== Segment start ==
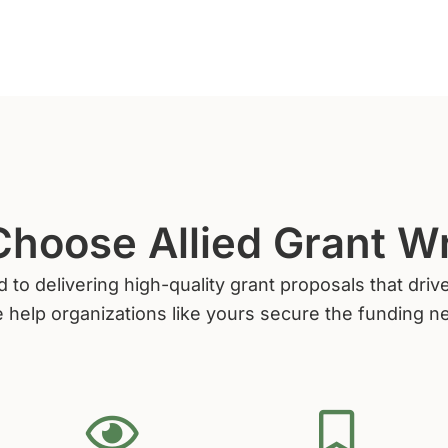
hoose Allied Grant Wr
d to delivering high-quality grant proposals that dr
 help organizations like yours secure the funding n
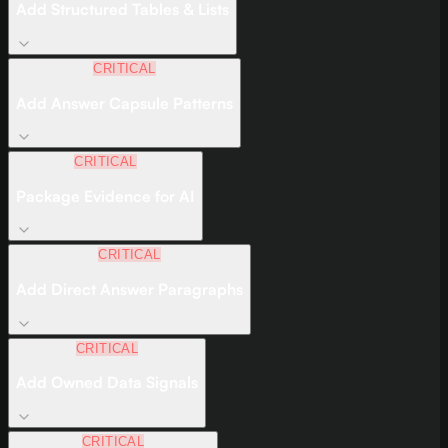
Add Structured Tables & Lists
CRITICAL
Add Answer Capsule Patterns
CRITICAL
Package Evidence for AI
CRITICAL
Add Direct Answer Paragraphs
CRITICAL
Add Owned Data Signals
CRITICAL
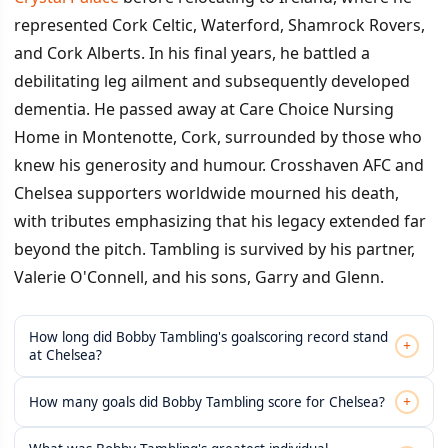
represented Cork Celtic, Waterford, Shamrock Rovers,
and Cork Alberts. In his final years, he battled a
debilitating leg ailment and subsequently developed
dementia. He passed away at Care Choice Nursing
Home in Montenotte, Cork, surrounded by those who
knew his generosity and humour. Crosshaven AFC and
Chelsea supporters worldwide mourned his death,
with tributes emphasizing that his legacy extended far
beyond the pitch. Tambling is survived by his partner,
Valerie O'Connell, and his sons, Garry and Glenn.
How long did Bobby Tambling's goalscoring record stand
+
at Chelsea?
+
How many goals did Bobby Tambling score for Chelsea?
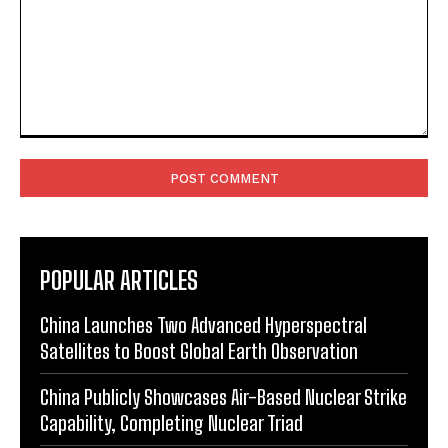
Comment:
POPULAR ARTICLES
China Launches Two Advanced Hyperspectral
Satellites to Boost Global Earth Observation
China Publicly Showcases Air-Based Nuclear Strike
Capability, Completing Nuclear Triad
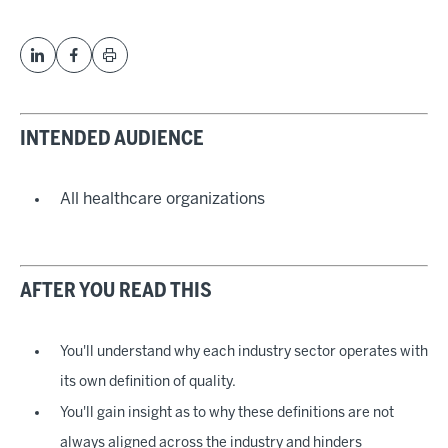
INTENDED AUDIENCE
All healthcare organizations
AFTER YOU READ THIS
You'll understand why each industry sector operates with
its own definition of quality.
You'll gain insight as to why these definitions are not
always aligned across the industry and hinders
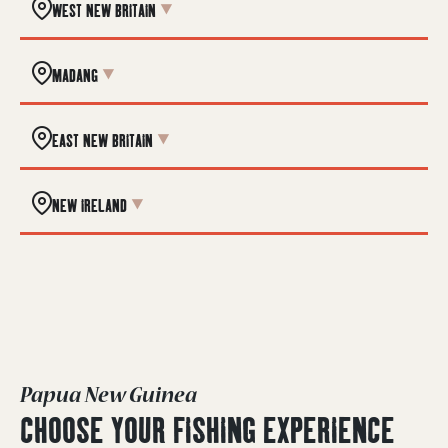
WEST NEW BRITAIN
MADANG
EAST NEW BRITAIN
NEW IRELAND
Papua New Guinea
CHOOSE YOUR FISHING EXPERIENCE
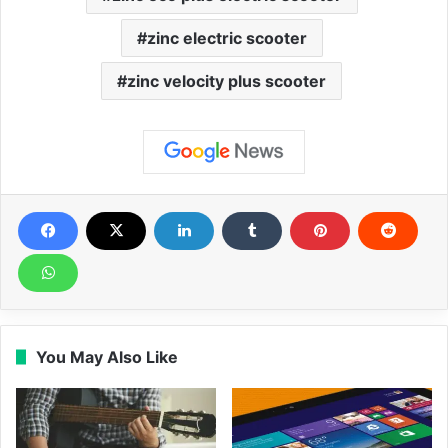
zinc electric scooter
zinc velocity plus scooter
You May Also Like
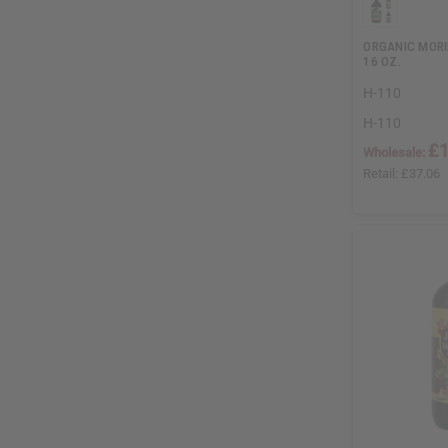
ORGANIC MORI
16 OZ.
H-110
H-110
£1
Wholesale:
Retail:
£37.06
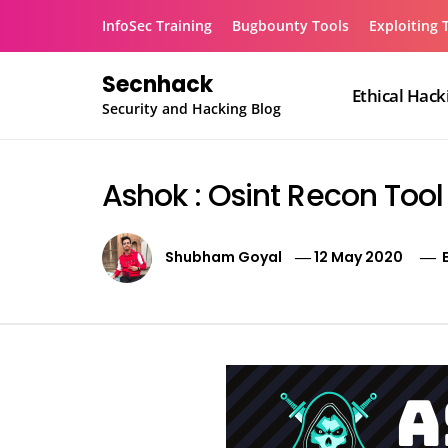
Skip
InfoSec Training
Bugbounty Tools
Exploiting 
to
content
Secnhack
Ethical Hack
Security and Hacking Blog
Ashok : Osint Recon Tool
Shubham Goyal
12 May 2020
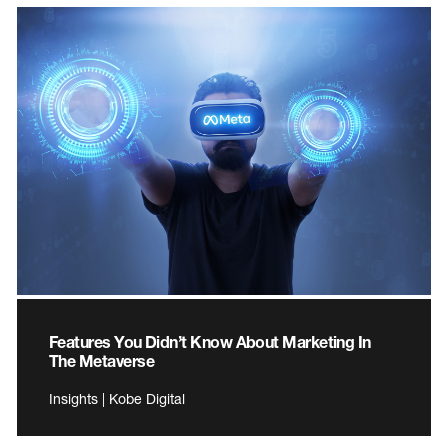
Features You Didn’t Know About Marketing In
The Metaverse
Insights | Kobe Digital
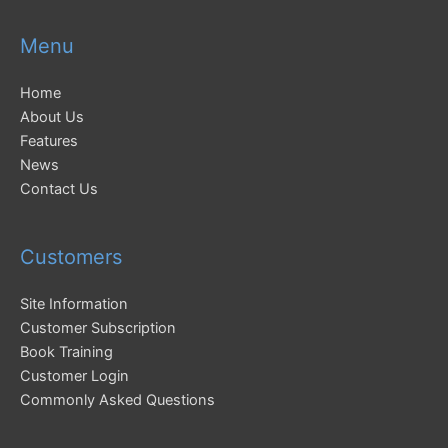
Menu
Home
About Us
Features
News
Contact Us
Customers
Site Information
Customer Subscription
Book Training
Customer Login
Commonly Asked Questions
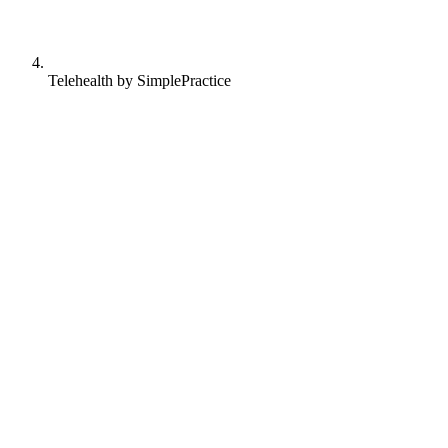
Telehealth by SimplePractice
== Segment end ==
# [Task objective]
The lines above starting at the one that holds "always aligned across" and ending at the one that holds "12 May 2020" are to be written out exactly, ends included, and no pictures are to be copied.

# [Solution to the problem]
always aligned across the industry and hinders
WEST NEW BRITAIN
MADANG
EAST NEW BRITAIN
NEW IRELAND
Papua New Guinea
CHOOSE YOUR FISHING EXPERIENCE
zinc electric scooter
zinc velocity plus scooter
You May Also Like
ORGANIC MORI
16 OZ.
H-110
H-110
£1
Wholesale:
Retail:
£37.06
Skip
InfoSec Training
Bugbounty Tools
Exploiting 
to
content
Secnhack
Ethical Hack
Security and Hacking Blog
Ashok : Osint Recon Tool
Shubham Goyal
12 May 2020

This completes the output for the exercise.